- Cover of the single released in Denmark

Single by the Scaffold
- B-side: "Ide B the First"
- Released: 3 November 1967
- Recorded: 1967
- Studio: EMI Studios
- Genre: Novelty
- Length: 2:27
- Label: Parlophone
- Songwriter: Mike McGear
- Producer: Tony Palmer

The Scaffold singles chronology
| "Goodbat Nightman" (1967) | "Thank U Very Much" (1967) | "Do You Remember?" (1968) |

= Thank U Very Much (The Scaffold song) =

1967 single by the Scaffold

"Thank U Very Much" is a song by Liverpudlian comedy trio the Scaffold, released as a single in November 1967. It became their first hit, entering the top ten in the UK.

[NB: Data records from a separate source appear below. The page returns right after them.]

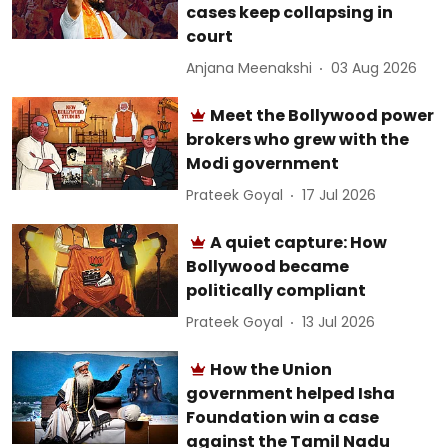
cases keep collapsing in
court
Anjana Meenakshi
03 Aug 2026
Meet the Bollywood power
brokers who grew with the
Modi government
Prateek Goyal
17 Jul 2026
A quiet capture: How
Bollywood became
politically compliant
Prateek Goyal
13 Jul 2026
How the Union
government helped Isha
Foundation win a case
against the Tamil Nadu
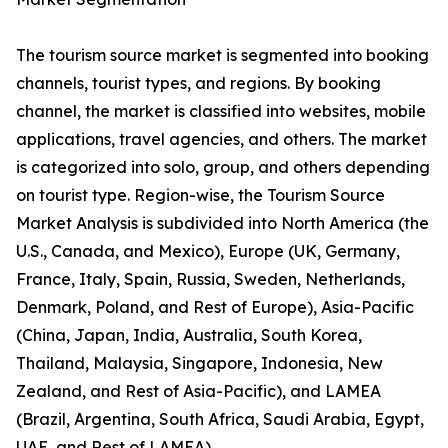
The tourism source market is segmented into booking
channels, tourist types, and regions. By booking
channel, the market is classified into websites, mobile
applications, travel agencies, and others. The market
is categorized into solo, group, and others depending
on tourist type. Region-wise, the Tourism Source
Market Analysis is subdivided into North America (the
U.S., Canada, and Mexico), Europe (UK, Germany,
France, Italy, Spain, Russia, Sweden, Netherlands,
Denmark, Poland, and Rest of Europe), Asia-Pacific
(China, Japan, India, Australia, South Korea,
Thailand, Malaysia, Singapore, Indonesia, New
Zealand, and Rest of Asia-Pacific), and LAMEA
(Brazil, Argentina, South Africa, Saudi Arabia, Egypt,
UAE, and Rest of LAMEA).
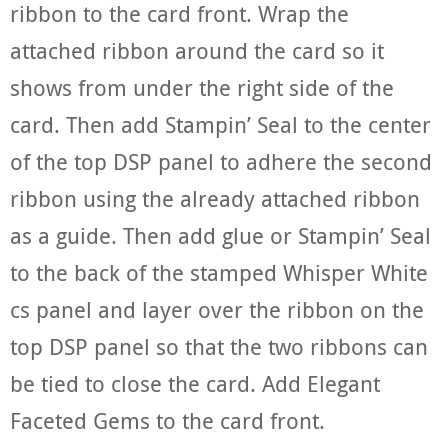
ribbon to the card front. Wrap the
attached ribbon around the card so it
shows from under the right side of the
card. Then add Stampin’ Seal to the center
of the top DSP panel to adhere the second
ribbon using the already attached ribbon
as a guide. Then add glue or Stampin’ Seal
to the back of the stamped Whisper White
cs panel and layer over the ribbon on the
top DSP panel so that the two ribbons can
be tied to close the card. Add Elegant
Faceted Gems to the card front.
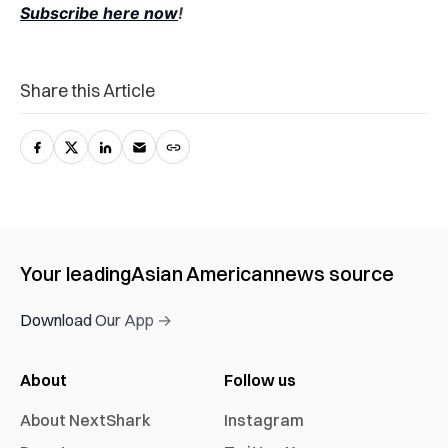
Subscribe here now
!
Share this Article
Your leading
Asian American
news source
Download Our App →
About
Follow us
About NextShark
Instagram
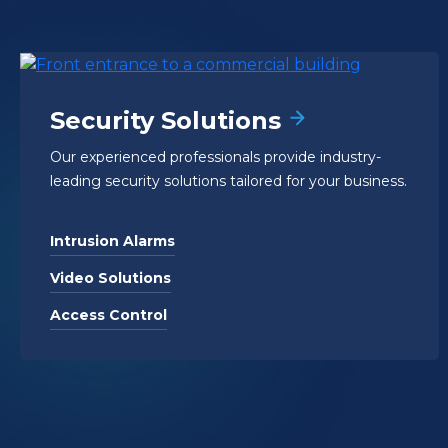
Security Solutions
Our experienced professionals provide industry-
leading security solutions tailored for your business.
Intrusion Alarms
Video Solutions
Access Control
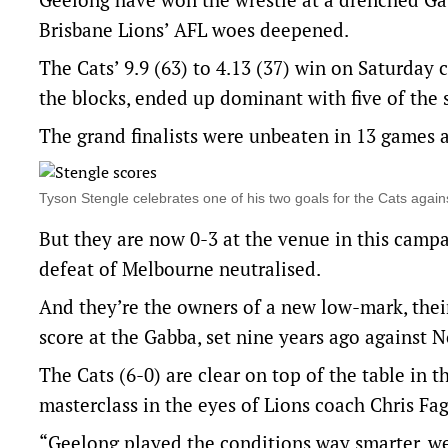
Brisbane Lions’ AFL woes deepened.
The Cats’ 9.9 (63) to 4.13 (37) win on Saturday c
the blocks, ended up dominant with five of the 
The grand finalists were unbeaten in 13 games at
Tyson Stengle celebrates one of his two goals for the Cats ag
But they are now 0-3 at the venue in this camp
defeat of Melbourne neutralised.
And they’re the owners of a new low-mark, their
score at the Gabba, set nine years ago against 
The Cats (6-0) are clear on top of the table in t
masterclass in the eyes of Lions coach Chris Fa
“Geelong played the conditions way smarter, we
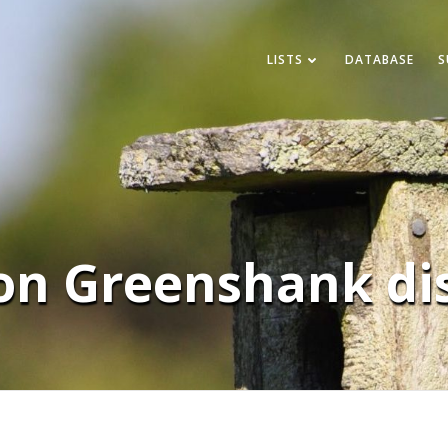
LISTS
DATABASE
S
n Greenshank dis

==Background and release==
"Thank U Very Much" was a last attempt by the Scaffold to achieve a hit record. Written by Mike McGear, it was inspired by a telephone call he had with his brother Paul McCartney. McCartney had given McGear a Nikon camera for his birthday and when McGear called to thank him, he decided to sing 'Thank you very much for my Nikon camera. Thank you very much'. After the phone call, the tune stuck in his head and he recorded it on a Grundig tape recorder. The song notably starts with the line 'Thank you very much for the Aintree Iron', which has caused much speculation over the meaning of Aintree Iron, with McGear having repeatedly refused to divulge its meaning. The "Aintree Iron" was revealed by John Gorman on BBC Radio Merseyside in 2022 to be one of the first motorised taxi cabs in England.

During the recording of the song at EMI Studios, McCartney visited, and though he liked the song, he told McGear to change the title as it was "too oblique". McGear objected saying that the whole song was oblique. In an interview upon the single's release, McGear said "we recorded it because we wanted to bring a spark of happiness into this hard, dull world of ours. Look at the records around you and there's no happy, bouncy get-it-down you ones. 'Thank U Very Much' is about drugs, women, sex and depravity".

Released at the beginning of November 1967, "Thank U Very Much" didn't reach its peak on the UK charts until two months later at the beginning of January 1968. It performed best on the Record Retailer, peaking at number 4. Released in the US in January 1968, the song peaked at number 69 on the Billboard Hot 100, though performed better on the Record World chart, achieving a peak at number 43. Elsewhere, "Thank U Very Much" performed best in New Zealand where it was top the Listener chart. The song was notably a favourite of Queen Elizabeth the Queen Mother and of the then-Prime Minister Harold Wilson.

Reviewing for Disc and Music Echo, Penny Valentine described "Thank U Very Much" as "a very well-recorded little send-up record about life today. It has a jolly metronome beat and, if anything they do is aimed at a commercial market, this is the nearest they've got yet". Peter Jones for Record Mirror described it as "a great old send-up of those ever-so-grateful-for-things songs – and it's pushed along at such a rare old pace that it's very catchy indeed. Maybe it's too much of a novelty but given the dee-jay support it must do well".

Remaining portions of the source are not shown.